Canada’s Lithium Gamble Just Got C$36.5M Bigger

Ottawa funds Alberta lithium project using direct extraction, aiming to unlock Canada’s first major domestic battery metal supply by 2029

9 Mar 2026

E3 Lithium facility with workers beside industrial processing units

Canada is making a decisive bet on homegrown lithium. On 2 March 2026, the federal government approved up to C$36.5 million in non-repayable funding for E3 Lithium’s Clearwater Project in Alberta, marking the largest direct federal investment yet in Canadian direct lithium extraction technology.

The funding comes through Natural Resources Canada’s Global Partnerships Initiative. It will cover 75% of a C$48 million program to construct and operate a full scale commercial DLE column near Olds, Alberta. The facility will draw lithium from deep brines in the Leduc Aquifer, one of North America’s largest lithium rich formations, while avoiding the vast land and water footprint of traditional evaporation ponds.

At a planned output of 100 tonnes per year of lithium chloride carbonate equivalent, the Phase 3 installation represents more than a pilot. It is intended as the first true commercial scale test of DLE technology in the Western Hemisphere. If successful, it would demonstrate that lithium can be produced efficiently from Alberta’s subsurface brines.

The announcement arrived as part of a broader federal push to strengthen critical mineral supply chains. Ottawa simultaneously unveiled C$12.1 billion across 30 new partnerships aimed at accelerating development of key battery materials.

E3 Lithium is not moving alone. The project is being executed with French process technology firm Axens Group and electrification giant ABB, partners expected to bring both technical depth and credibility with future investors.

Canada holds significant lithium resources, particularly in Alberta and Saskatchewan, yet it has never produced commercial lithium carbonate. Officials hope projects like Clearwater can change that and position the country as a strategic supplier for the electric vehicle era.

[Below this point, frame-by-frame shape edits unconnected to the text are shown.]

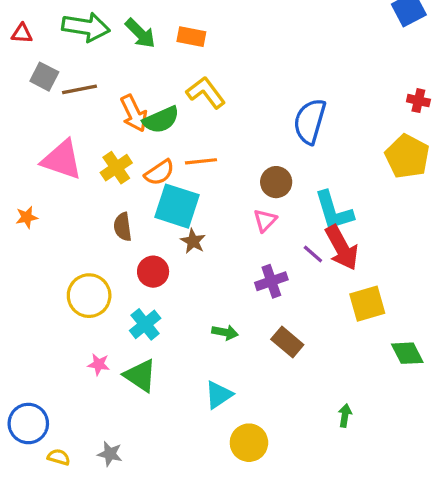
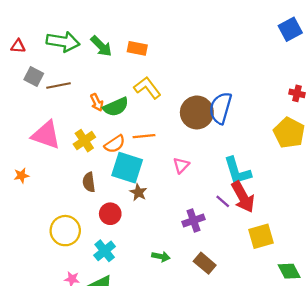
orange arrow: (134, 113) -> (97, 102), size x0.7
brown circle: (276, 182) -> (197, 112), moved, size x1.5
pink triangle: (265, 220) -> (181, 165), moved

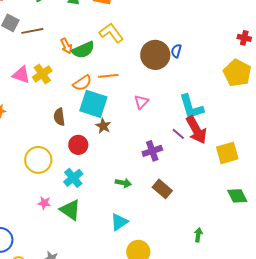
blue semicircle: (220, 108) -> (176, 51), size x0.5
pink triangle: (46, 135) -> (21, 75), size x0.7
yellow cross: (84, 141) -> (42, 74), moved
yellow square: (261, 236) -> (227, 153), moved

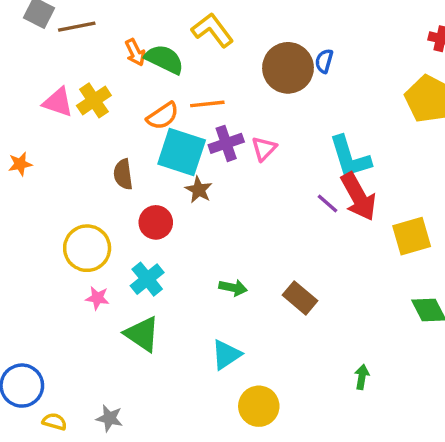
green semicircle: (83, 50) -> (164, 59), turned -130
purple cross: (152, 151) -> (226, 143), moved
pink star: (44, 203) -> (97, 298), moved

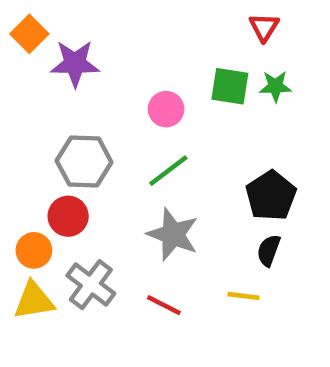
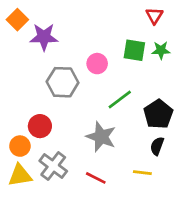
gray hexagon: (84, 162) -> (63, 82), moved
green line: (168, 171) -> (120, 99), moved

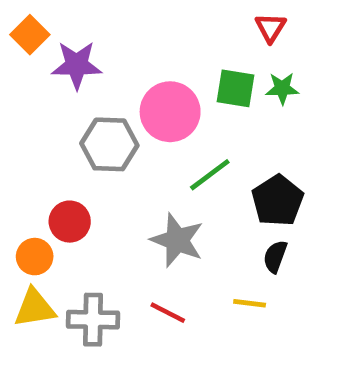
pink circle: (97, 64) -> (170, 112), size x1.6
gray cross: (53, 166) -> (93, 320), moved, turned -36

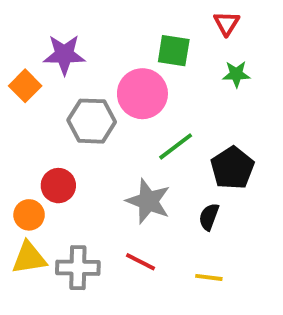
orange square: (30, 35) -> (25, 86), moved
green square: (236, 88) -> (174, 51), moved
black semicircle: (275, 257) -> (209, 217), moved
yellow line: (250, 303) -> (209, 277), moved

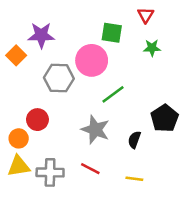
black pentagon: (232, 168) -> (165, 118), moved

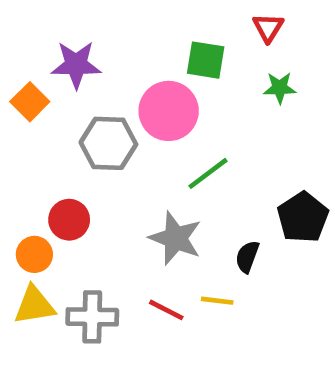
yellow line: (134, 179) -> (217, 301), moved

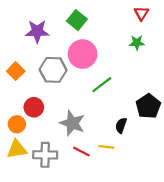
red triangle: (268, 28) -> (141, 13), moved
green square: (206, 60) -> (77, 20), moved, turned 30
orange square: (30, 102) -> (16, 71), moved
gray star: (176, 238) -> (72, 123), moved

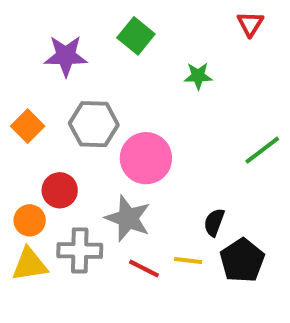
green star: (137, 43) -> (198, 76), moved
pink circle: (83, 54) -> (146, 158), moved
green line: (102, 85) -> (262, 150), moved
black pentagon: (148, 106) -> (242, 260), moved
gray cross: (45, 155) -> (80, 250), moved

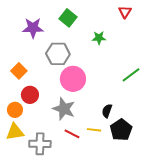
gray hexagon: (94, 124) -> (58, 54), moved
orange square: (28, 126) -> (19, 71), moved
gray cross: (80, 250) -> (40, 144), moved

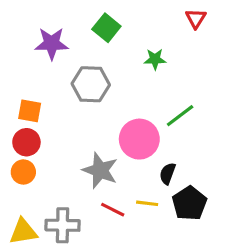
orange square: (19, 71) -> (30, 111), turned -35
green line: (131, 75) -> (180, 116), moved
pink circle: (73, 79) -> (139, 139), moved
red circle: (30, 95) -> (26, 142), moved
yellow triangle: (15, 132) -> (23, 232), moved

For E3 Lithium, the stakes are clear. A successful Phase 3 program would pave the way for a final investment decision on a Phase 1 commercial facility targeting 12,000 tonnes per year of battery grade lithium carbonate, with production expected between 2028 and 2029.

As Western governments race to diversify supply away from Chinese refining, Alberta’s brine reservoirs are gaining strategic attention. With federal backing now secured, E3’s project could become a defining test of whether Canada can turn underground brines into a new battery metals industry.